Haider Nawzad

Medal record

Men's rowing

Representing Iraq

Asian Games

= Haider Nawzad =

Iraqi rower (born 1983)

Haider Nawzad (alternate names: Haydar Nozad, Haidar Hama Rashid) (born 20 April 1983) is an Iraqi rower. He was born in Baghdad to Kurdish parents. He is fluent in Kurdish, Arabic, English, and Swedish.

He and his rowing partner, Hamza Hussein, qualified for the men's double sculls event at the 2008 Summer Olympics in Beijing through a Tripartite Commission invitation. They were last-minute qualifiers for the Beijing Games, obtaining a place when North Korea declined an invitation to send rowers, and the invitation was reallocated to Iraq. They are two of only four competitors on the 2008 Iraqi Olympic team. Nawzad and Hussein train on the Tigris River in central Baghdad. Nawzad was living in Sweden, but returned to Iraq to train for the Olympics.

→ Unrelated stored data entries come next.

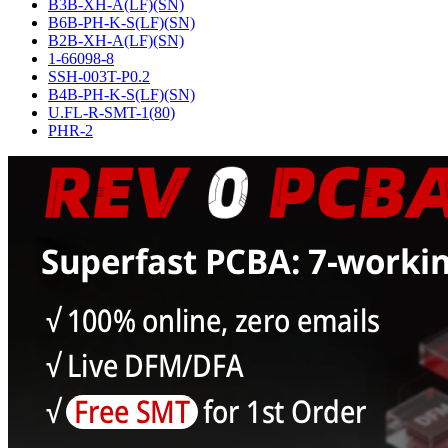
B3B-XH-A(LF)(SN)
B6B-PH-K-S(LF)(SN)
B2B-XH-A(LF)(SN)
1-66098-8
SSH-003T-P0.2
B4B-PH-K-S(LF)(SN)
U.FL-R-SMT-1(80)
PHR-2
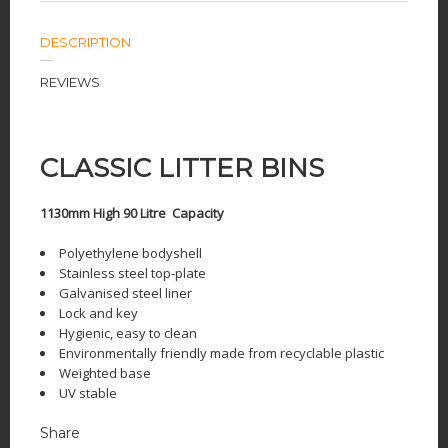
DESCRIPTION
REVIEWS
CLASSIC LITTER BINS
1130mm High 90 Litre Capacity
Polyethylene bodyshell
Stainless steel top-plate
Galvanised steel liner
Lock and key
Hygienic, easy to clean
Environmentally friendly made from recyclable plastic
Weighted base
UV stable
Share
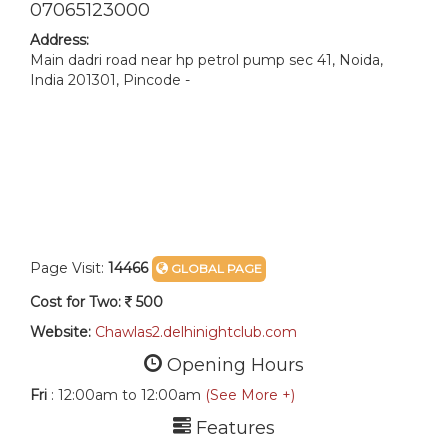
07065123000
Address:
Main dadri road near hp petrol pump sec 41, Noida,
India 201301, Pincode -
Page Visit:
14466
GLOBAL PAGE
Cost for Two:
500
Website:
Chawlas2.delhinightclub.com
Opening Hours
Fri
: 12:00am to 12:00am
(See More +)
Features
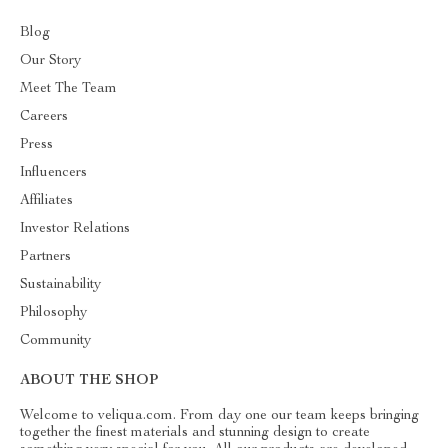
Blog
Our Story
Meet The Team
Careers
Press
Influencers
Affiliates
Investor Relations
Partners
Sustainability
Philosophy
Community
ABOUT THE SHOP
Welcome to veliqua.com. From day one our team keeps bringing
together the finest materials and stunning design to create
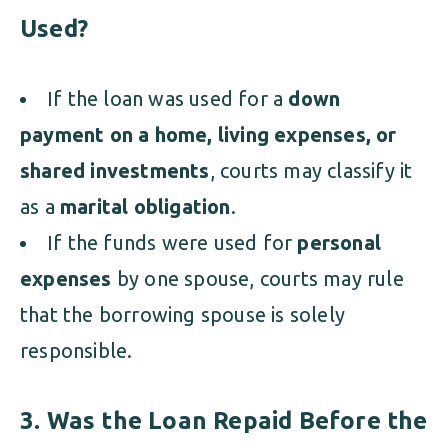
Used?
If the loan was used for a
down
payment on a home, living expenses, or
shared investments
, courts may classify it
as a
marital obligation
.
If the funds were used for
personal
expenses
by one spouse, courts may rule
that the borrowing spouse is solely
responsible.
3. Was the Loan Repaid Before the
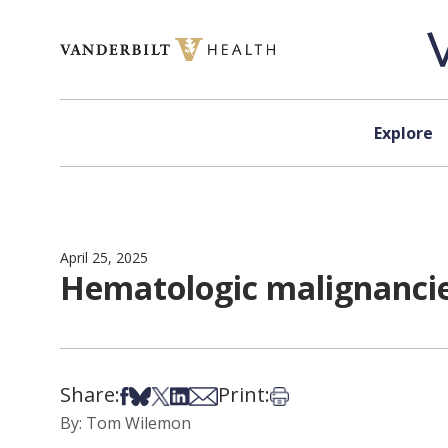
Skip to content
Explore
April 25, 2025
Hematologic malignancie
Share:
Print:
Share on Facebook
Share on Bsky
Share on X
Share on LinkedIn
Share via Email
Print this article
By: Tom Wilemon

Haider won Iraq's first medal of the 2010 Asian Games, finishing third in the men's single sculls. After this victory, Adel Ali, Secretary General of Iraq's National Olympic Committee announced that his organisation was committed to providing better funding for sport in Iraq.

Before the Asian Games, Haider and other members of the Iraqi squad spent a month preparing in the United States training with members of the U.S. rowing team and competing in the prestigious Head of the Charles regatta.